W^R: Stone is definitely not cold for you, it is full of emotion.
RE: For me, and then I hope for the owners, you become part of it and it's no longer an inanimate object. It is very avid, part of your family. I wish you could do that with a painting. You can't really react to a painting physically. I'm sort of pushing with everything I do the idea that the more senses you can engage, the more feeling and sensitivity you have, the more you feel alive. And you know that from being out on the snow for example. You can draw many examples from hiking up a mountain, to being in a sauna, or skiing. When you're engaged in sight, sound, touch, and motion, you're just so electric and alive, time really slows down. And that's the whole point of the sculptures.
W^R: And, of course, the foundation in many ways, of all of these pieces is the white Carrara marble. The history in the stone.
RE: I live in geology because I carve material that is 200 plus million years old. You know, I do some granite pieces. It's even older, up to a billion years old. It's blue granite I use, it's formed in Brazil, almost a billion years old, it's full of diamonds, basically. That sort of humbles you and you realize how brief a time we have, so why not be the best you can be and take every moment for what it's worth. That attitude is what I'm presenting in these works.

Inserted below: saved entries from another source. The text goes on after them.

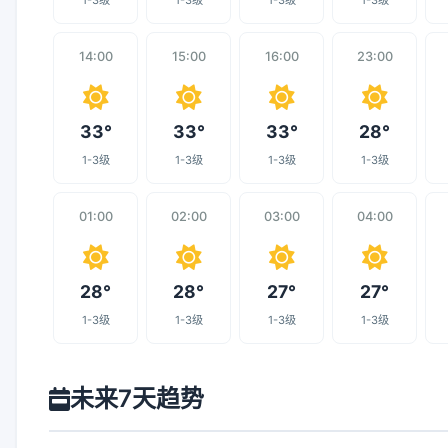
1-3级
1-3级
1-3级
1-3级
14:00
15:00
16:00
23:00
33°
33°
33°
28°
1-3级
1-3级
1-3级
1-3级
01:00
02:00
03:00
04:00
28°
28°
27°
27°
1-3级
1-3级
1-3级
1-3级
未来7天趋势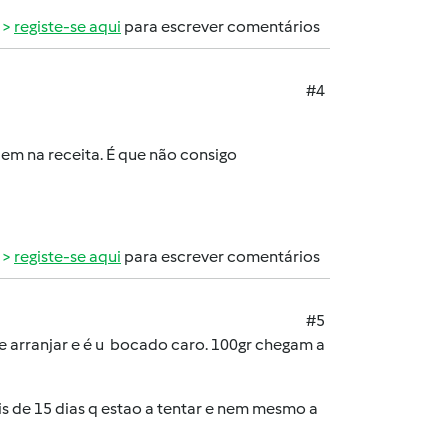
registe-se aqui
para escrever comentários
#4
m na receita. É que não consigo
registe-se aqui
para escrever comentários
#5
de arranjar e é u bocado caro. 100gr chegam a
 de 15 dias q estao a tentar e nem mesmo a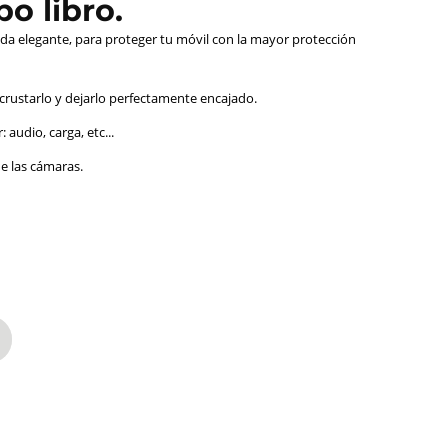
o libro.
da elegante, para proteger tu móvil con la mayor protección
ncrustarlo y dejarlo perfectamente encajado.
audio, carga, etc...
de las cámaras.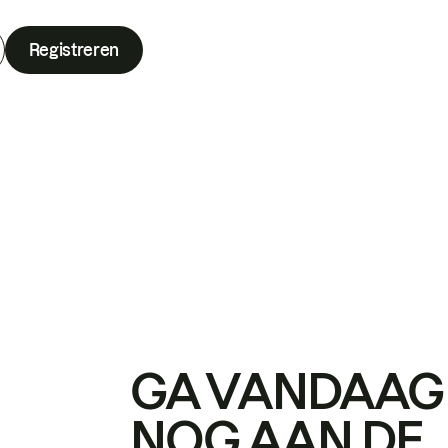
Registreren
GA VANDAAG
NOG AAN DE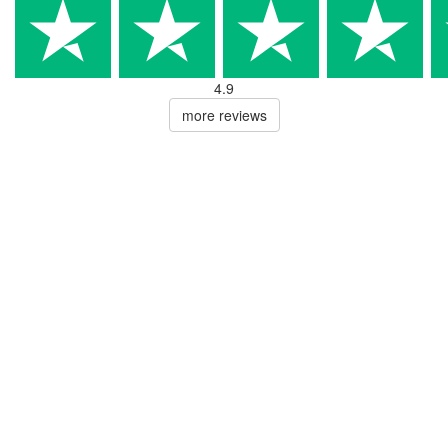
4.9
more reviews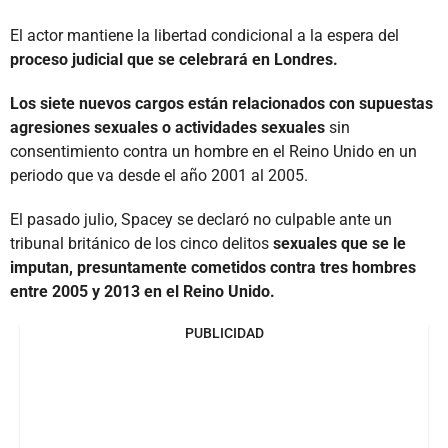
El actor mantiene la libertad condicional a la espera del
proceso judicial que se celebrará en Londres.
Los siete nuevos cargos están relacionados con supuestas
agresiones sexuales o actividades sexuales
sin
consentimiento contra un hombre en el Reino Unido en un
periodo que va desde el año 2001 al 2005.
El pasado julio, Spacey se declaró no culpable ante un
tribunal británico de los cinco delitos
sexuales que se le
imputan, presuntamente cometidos contra tres hombres
entre 2005 y 2013 en el Reino Unido.
PUBLICIDAD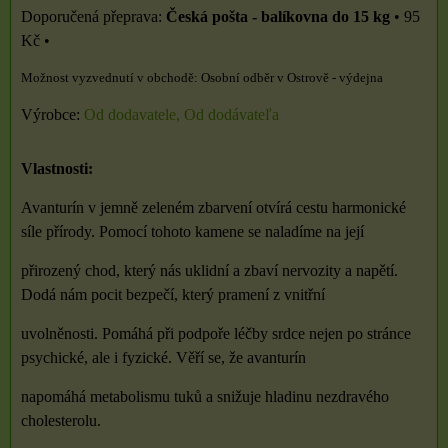
Česká pošta - balíkovna do 15 kg
•
95
Kč
•
Osobní odběr v Ostrově - výdejna
Výrobce:
Od dodavatele, Od dodávateľa
Vlastnosti:
Avanturín v jemně zeleném zbarvení otvírá cestu harmonické
síle přírody. Pomocí tohoto kamene se naladíme na její
přirozený chod, který nás uklidní a zbaví nervozity a napětí.
Dodá nám pocit bezpečí, který pramení z vnitřní
uvolněnosti. Pomáhá při podpoře léčby srdce nejen po stránce
psychické, ale i fyzické. Věří se, že avanturín
napomáhá metabolismu tuků a snižuje hladinu nezdravého
cholesterolu.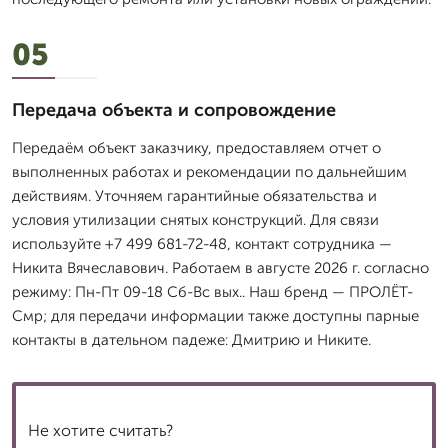
05
Передача объекта и сопровождение
Передаём объект заказчику, предоставляем отчет о
выполненных работах и рекомендации по дальнейшим
действиям. Уточняем гарантийные обязательства и
условия утилизации снятых конструкций. Для связи
используйте +7 499 681-72-48, контакт сотрудника —
Никита Вячеславович. Работаем в августе 2026 г. согласно
режиму: Пн-Пт 09-18 Сб-Вс вых.. Наш бренд — ПРОЛЁТ-
Смр; для передачи информации также доступны парные
контакты в дательном падеже: Дмитрию и Никите.
Не хотите считать?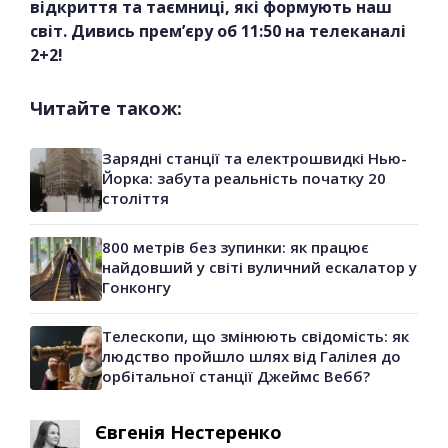
відкриття та таємниці, які формують наш
світ. Дивись прем’єру об 11:50 на телеканалі
2+2!
Читайте також:
Зарядні станції та електрошвидкі Нью-
Йорка: забута реальність початку 20
століття
800 метрів без зупинки: як працює
найдовший у світі вуличний ескалатор у
Гонконгу
Телескопи, що змінюють свідомість: як
людство пройшло шлях від Галілея до
орбітальної станції Джеймс Вебб?
Євгенія Нестеренко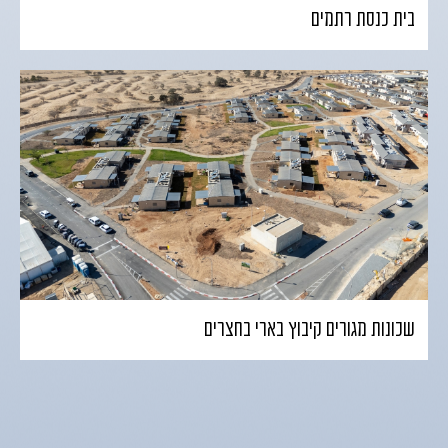
בית כנסת רתמים
שכונות מגורים קיבוץ בארי בחצרים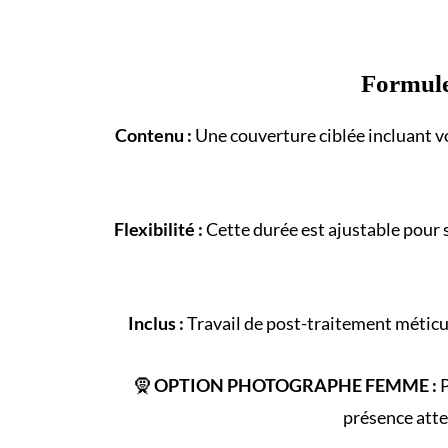
Formul
Contenu :
Une couverture ciblée incluant vo
Flexibilité :
Cette durée est ajustable pour 
Inclus :
Travail de post-traitement méticul
🧕
OPTION PHOTOGRAPHE FEMME :
P
présence atte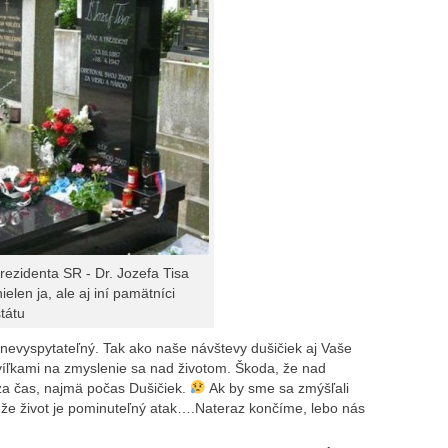
rezidenta SR - Dr. Jozefa Tisa
ielen ja, ale aj iní pamätníci
tátu
 je nevyspytateľný. Tak ako naše návštevy dušičiek aj Vaše
víľkami na zmyslenie sa nad životom. Škoda, že nad
za čas, najmä počas Dušičiek.
Ak by sme sa zmýšľali
, že život je pominuteľný atak….Nateraz končíme, lebo nás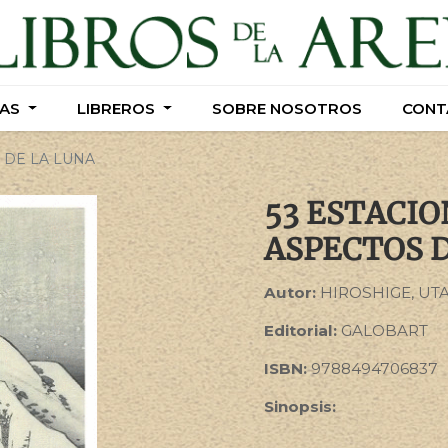
AS
AS
LIBREROS
LIBREROS
SOBRE NOSOTROS
SOBRE NOSOTROS
CONT
CONT
S DE LA LUNA
53 ESTACIO
ASPECTOS D
Autor:
HIROSHIGE, UTA
Editorial:
GALOBART
ISBN:
9788494706837
Sinopsis: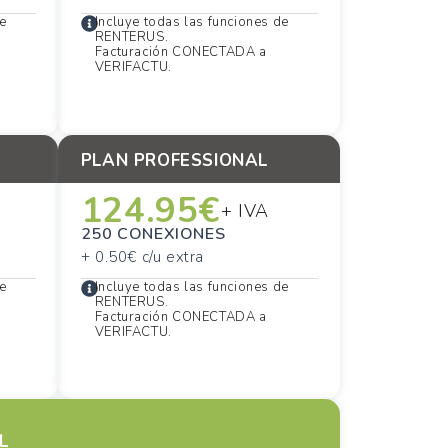
de
Incluye todas las funciones de
RENTERUS.
Facturación CONECTADA a
VERIFACTU.
PLAN PROFESSIONAL
124.95€
+ IVA
250 CONEXIONES
+ 0.50€ c/u extra
de
Incluye todas las funciones de
RENTERUS.
Facturación CONECTADA a
VERIFACTU.
L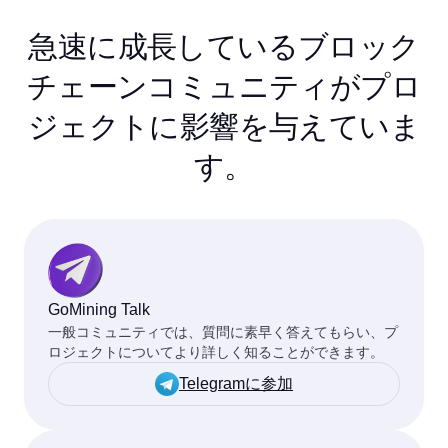
急速に成長しているブロック
チェーンコミュニティがプロ
ジェクトに影響を与えていま
す。
GoMining Talk
一般コミュニティでは、質問に素早く答えてもらい、プ
ロジェクトについてより詳しく知ることができます。
Telegramに参加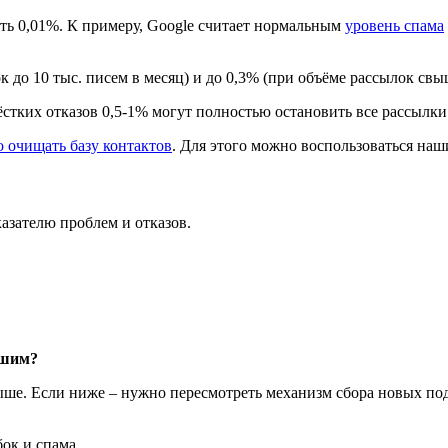
ать 0,01%. К примеру, Google считает нормальным
уровень спама
 до 10 тыс. писем в месяц) и до 0,3% (при объёме рассылок свыш
тких отказов 0,5-1% могут полностью остановить все рассылки 
о очищать базу контактов
. Для этого можно воспользоваться на
азателю проблем и отказов.
ошим?
ыше. Если ниже – нужно пересмотреть механизм сбора новых под
ок и спама.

W^R: As Marc is all about light in his designs, he must appreciate how your pieces relate to different angles of light and how different times of day that's going to express itself. That light meeting motion in stone is really a marriage between the two of you.
RE: Yeah, you know, his love of light is everything. I mean, everything he does is about the light, isn't it? I’ve looked at all his work and of course we've worked together now on two projects and it's brilliant. It is modernism taken to the next level, right? It's remarkable how he creates structure and comfort at the same time, it’s as if you don't have anything around you. In fact, his work is kind of like a layer of geology. The planes are all there. You feel them, you see them, but you don't feel bound or restricted by them. He thinks about light in so many ways, doesn't he? The sky bridges? I mean, can you imagine that being a solid bridge once you see it in glass? And then this project, having that pool, the bridge, and the swimming areas? It's like being in space, I suppose.
W^R: The human interaction possible with the pieces, visually and tactilely, will bring a lot of joy.
RE: Well, thanks. That's my main sort of focus because I just love the beauty of life. And I've been lucky from boyhood on to be attached and aware of the temporality of life. And, that's from growing up in strong nature. In Vermont we have four really strong seasons and you just get into one, then it's over and then, there's another beginning. But that teaches the cycles of life, as it happens over and over, and how brief it is. You see the leaves die every year and burn up and where do they go?
And so, when you start thinking about life that way as a young artist, it really sets your precedent. That's what these sculptures do, they're meant to freeze the beauty of time that we cannot freeze. But these sculptures, whoever lives with them, has the joy of looking at these pieces and feeling that somehow my thought, my beauty, and my point of being is sort of transferred into this sculpture. And that's hopefully the dialogue between the sculpture and the human. So that's really the perpetual nature of these pieces and how could it be better spoken than in stone, right?
W^R: That’s a perfect place to end our conversation.